:: PROVIDED ENTRIES

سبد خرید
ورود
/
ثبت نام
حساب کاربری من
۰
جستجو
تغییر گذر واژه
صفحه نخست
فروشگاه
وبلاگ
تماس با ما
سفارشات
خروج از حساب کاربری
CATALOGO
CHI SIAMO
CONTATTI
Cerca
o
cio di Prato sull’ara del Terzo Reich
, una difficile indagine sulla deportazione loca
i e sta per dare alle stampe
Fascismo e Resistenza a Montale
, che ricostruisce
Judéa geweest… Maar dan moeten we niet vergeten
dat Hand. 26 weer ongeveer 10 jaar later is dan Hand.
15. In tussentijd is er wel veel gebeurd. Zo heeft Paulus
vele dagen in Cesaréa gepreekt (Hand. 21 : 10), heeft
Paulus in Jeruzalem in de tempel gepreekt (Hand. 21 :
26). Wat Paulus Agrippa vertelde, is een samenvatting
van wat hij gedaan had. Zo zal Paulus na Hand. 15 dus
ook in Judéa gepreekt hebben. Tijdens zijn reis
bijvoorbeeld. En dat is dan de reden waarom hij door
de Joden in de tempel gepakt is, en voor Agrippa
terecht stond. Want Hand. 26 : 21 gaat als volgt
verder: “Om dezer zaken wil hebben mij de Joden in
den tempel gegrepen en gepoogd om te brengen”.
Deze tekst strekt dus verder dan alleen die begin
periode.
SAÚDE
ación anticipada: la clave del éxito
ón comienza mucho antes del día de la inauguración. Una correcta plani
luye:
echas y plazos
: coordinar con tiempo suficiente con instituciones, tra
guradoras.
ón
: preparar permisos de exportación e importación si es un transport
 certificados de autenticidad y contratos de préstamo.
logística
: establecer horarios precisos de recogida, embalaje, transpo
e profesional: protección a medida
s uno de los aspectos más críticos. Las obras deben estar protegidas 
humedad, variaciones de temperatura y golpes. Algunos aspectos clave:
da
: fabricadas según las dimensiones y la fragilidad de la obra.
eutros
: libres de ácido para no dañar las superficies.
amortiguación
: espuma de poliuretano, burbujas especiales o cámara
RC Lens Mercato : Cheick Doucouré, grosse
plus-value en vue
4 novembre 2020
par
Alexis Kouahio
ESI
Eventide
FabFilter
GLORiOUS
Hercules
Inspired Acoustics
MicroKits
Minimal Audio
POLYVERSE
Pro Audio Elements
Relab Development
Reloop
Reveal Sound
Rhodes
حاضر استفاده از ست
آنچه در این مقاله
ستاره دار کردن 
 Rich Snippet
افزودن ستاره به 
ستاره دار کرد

::::

Please copy out every entry word for word.

» RESPONSE
سبد خرید
ورود
/
ثبت نام
حساب کاربری من
۰
جستجو
تغییر گذر واژه
صفحه نخست
فروشگاه
وبلاگ
تماس با ما
سفارشات
خروج از حساب کاربری
CATALOGO
CHI SIAMO
CONTATTI
Cerca
o
cio di Prato sull’ara del Terzo Reich
, una difficile indagine sulla deportazione loca
i e sta per dare alle stampe
Fascismo e Resistenza a Montale
, che ricostruisce
Judéa geweest… Maar dan moeten we niet vergeten
dat Hand. 26 weer ongeveer 10 jaar later is dan Hand.
15. In tussentijd is er wel veel gebeurd. Zo heeft Paulus
vele dagen in Cesaréa gepreekt (Hand. 21 : 10), heeft
Paulus in Jeruzalem in de tempel gepreekt (Hand. 21 :
26). Wat Paulus Agrippa vertelde, is een samenvatting
van wat hij gedaan had. Zo zal Paulus na Hand. 15 dus
ook in Judéa gepreekt hebben. Tijdens zijn reis
bijvoorbeeld. En dat is dan de reden waarom hij door
de Joden in de tempel gepakt is, en voor Agrippa
terecht stond. Want Hand. 26 : 21 gaat als volgt
verder: “Om dezer zaken wil hebben mij de Joden in
den tempel gegrepen en gepoogd om te brengen”.
Deze tekst strekt dus verder dan alleen die begin
periode.
SAÚDE
ación anticipada: la clave del éxito
ón comienza mucho antes del día de la inauguración. Una correcta plani
luye:
echas y plazos
: coordinar con tiempo suficiente con instituciones, tra
guradoras.
ón
: preparar permisos de exportación e importación si es un transport
 certificados de autenticidad y contratos de préstamo.
logística
: establecer horarios precisos de recogida, embalaje, transpo
e profesional: protección a medida
s uno de los aspectos más críticos. Las obras deben estar protegidas 
humedad, variaciones de temperatura y golpes. Algunos aspectos clave:
da
: fabricadas según las dimensiones y la fragilidad de la obra.
eutros
: libres de ácido para no dañar las superficies.
amortiguación
: espuma de poliuretano, burbujas especiales o cámara
RC Lens Mercato : Cheick Doucouré, grosse
plus-value en vue
4 novembre 2020
par
Alexis Kouahio
ESI
Eventide
FabFilter
GLORiOUS
Hercules
Inspired Acoustics
MicroKits
Minimal Audio
POLYVERSE
Pro Audio Elements
Relab Development
Reloop
Reveal Sound
Rhodes
حاضر استفاده از ست
آنچه در این مقاله
ستاره دار کردن 
 Rich Snippet
افزودن ستاره به 
ستاره دار کرد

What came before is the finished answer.